En octubre de 2006, la Municipalidad de Villa Ángela le otorgó un reconocimiento “por su arraigo a nuestra tierra y su participación comunitaria”. Toda esta actividad  no impide al señor Garber alternar con los pobladores del medio. Con sus paisanos y otros inmigrantes habla en diversas lenguas: castellano, polaco, ucraniano, alemán, idish y hebreo y algunos dialectos. Participa activamente en debates, charlas, seminarios históricos y encuentros ecuménicos.
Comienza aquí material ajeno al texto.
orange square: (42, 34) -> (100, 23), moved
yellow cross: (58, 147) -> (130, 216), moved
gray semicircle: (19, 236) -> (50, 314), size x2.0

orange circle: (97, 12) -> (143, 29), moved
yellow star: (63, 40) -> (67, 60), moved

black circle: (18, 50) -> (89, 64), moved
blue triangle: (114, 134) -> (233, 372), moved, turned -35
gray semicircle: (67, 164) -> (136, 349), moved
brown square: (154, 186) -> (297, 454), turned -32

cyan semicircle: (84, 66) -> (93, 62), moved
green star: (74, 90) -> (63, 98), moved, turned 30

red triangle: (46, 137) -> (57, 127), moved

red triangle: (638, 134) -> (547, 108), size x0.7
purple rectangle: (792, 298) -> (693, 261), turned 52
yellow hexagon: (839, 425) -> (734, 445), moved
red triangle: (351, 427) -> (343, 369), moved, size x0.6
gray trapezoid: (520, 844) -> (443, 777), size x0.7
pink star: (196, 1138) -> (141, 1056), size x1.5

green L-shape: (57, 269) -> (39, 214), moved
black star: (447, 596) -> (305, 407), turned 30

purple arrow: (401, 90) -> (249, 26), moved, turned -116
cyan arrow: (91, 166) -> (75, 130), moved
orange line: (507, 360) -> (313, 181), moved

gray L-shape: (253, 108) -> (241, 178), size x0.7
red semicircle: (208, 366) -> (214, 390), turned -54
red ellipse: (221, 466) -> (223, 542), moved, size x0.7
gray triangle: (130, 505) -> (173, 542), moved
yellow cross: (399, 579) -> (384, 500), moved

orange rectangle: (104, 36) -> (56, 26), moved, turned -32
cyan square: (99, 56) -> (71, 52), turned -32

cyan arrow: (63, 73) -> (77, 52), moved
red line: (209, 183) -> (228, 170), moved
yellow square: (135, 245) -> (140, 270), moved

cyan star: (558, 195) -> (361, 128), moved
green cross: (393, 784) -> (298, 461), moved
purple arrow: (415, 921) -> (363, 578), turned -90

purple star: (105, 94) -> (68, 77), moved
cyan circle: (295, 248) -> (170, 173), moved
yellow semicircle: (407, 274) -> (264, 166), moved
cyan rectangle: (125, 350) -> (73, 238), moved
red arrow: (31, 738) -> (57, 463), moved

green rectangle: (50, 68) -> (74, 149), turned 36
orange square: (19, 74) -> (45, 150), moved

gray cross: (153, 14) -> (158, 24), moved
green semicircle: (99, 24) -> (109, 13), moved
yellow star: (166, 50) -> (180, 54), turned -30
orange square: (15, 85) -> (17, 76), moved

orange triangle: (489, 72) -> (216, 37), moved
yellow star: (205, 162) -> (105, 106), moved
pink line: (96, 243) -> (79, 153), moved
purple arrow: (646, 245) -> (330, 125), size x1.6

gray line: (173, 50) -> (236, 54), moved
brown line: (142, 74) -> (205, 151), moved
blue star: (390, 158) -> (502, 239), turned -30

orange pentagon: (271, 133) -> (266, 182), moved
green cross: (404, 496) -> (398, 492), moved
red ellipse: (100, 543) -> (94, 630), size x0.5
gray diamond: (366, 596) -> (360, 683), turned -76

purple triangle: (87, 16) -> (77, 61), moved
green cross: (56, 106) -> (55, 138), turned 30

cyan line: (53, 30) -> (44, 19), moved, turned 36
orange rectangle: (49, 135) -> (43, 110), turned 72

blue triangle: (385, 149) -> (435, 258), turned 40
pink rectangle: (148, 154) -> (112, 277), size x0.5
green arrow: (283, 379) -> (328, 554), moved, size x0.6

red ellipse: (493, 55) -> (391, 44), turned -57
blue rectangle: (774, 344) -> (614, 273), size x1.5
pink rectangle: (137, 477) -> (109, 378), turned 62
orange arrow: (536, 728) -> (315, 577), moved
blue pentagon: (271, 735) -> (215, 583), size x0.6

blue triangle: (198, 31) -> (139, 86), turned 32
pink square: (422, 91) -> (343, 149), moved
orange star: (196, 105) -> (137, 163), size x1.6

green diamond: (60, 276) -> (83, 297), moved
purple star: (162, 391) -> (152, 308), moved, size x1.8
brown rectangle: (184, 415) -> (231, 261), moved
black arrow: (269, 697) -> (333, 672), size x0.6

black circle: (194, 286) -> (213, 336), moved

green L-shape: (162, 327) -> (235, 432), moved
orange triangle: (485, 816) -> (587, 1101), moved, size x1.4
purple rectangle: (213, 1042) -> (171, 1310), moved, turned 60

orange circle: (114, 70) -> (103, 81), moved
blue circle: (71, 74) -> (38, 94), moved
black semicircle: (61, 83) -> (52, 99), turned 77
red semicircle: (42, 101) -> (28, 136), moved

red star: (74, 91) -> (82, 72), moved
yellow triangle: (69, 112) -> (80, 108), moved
A esta vida multifacética, interpreta la guitarra, talla en madera y cultiva personalmente su huerta.

Distinción de la Junta de Estudios Históricos

El aporte de Jacobo Garber a la historiografía regional y su trabajo de divulgación sobre varios aspectos históricos de la provincia lo hicieron merecedor de un reconocimiento de la Junta de Estudios Históricos del Chaco.

 

El acto se realizará el próximo jueves 23 en la Biblioteca Popular “Bernardino Rivadavia”, como parte de las jornadas provinciales por los 130 años de la creación del Territorio Nacional del Chaco.

 

La distinción fue aprobada el 19 de septiembre por la totalidad de los miembros de número. Y la decisión lleva la firma de la presidenta María Laura Salinas y del vicepresidente Fabio Javier Echarri.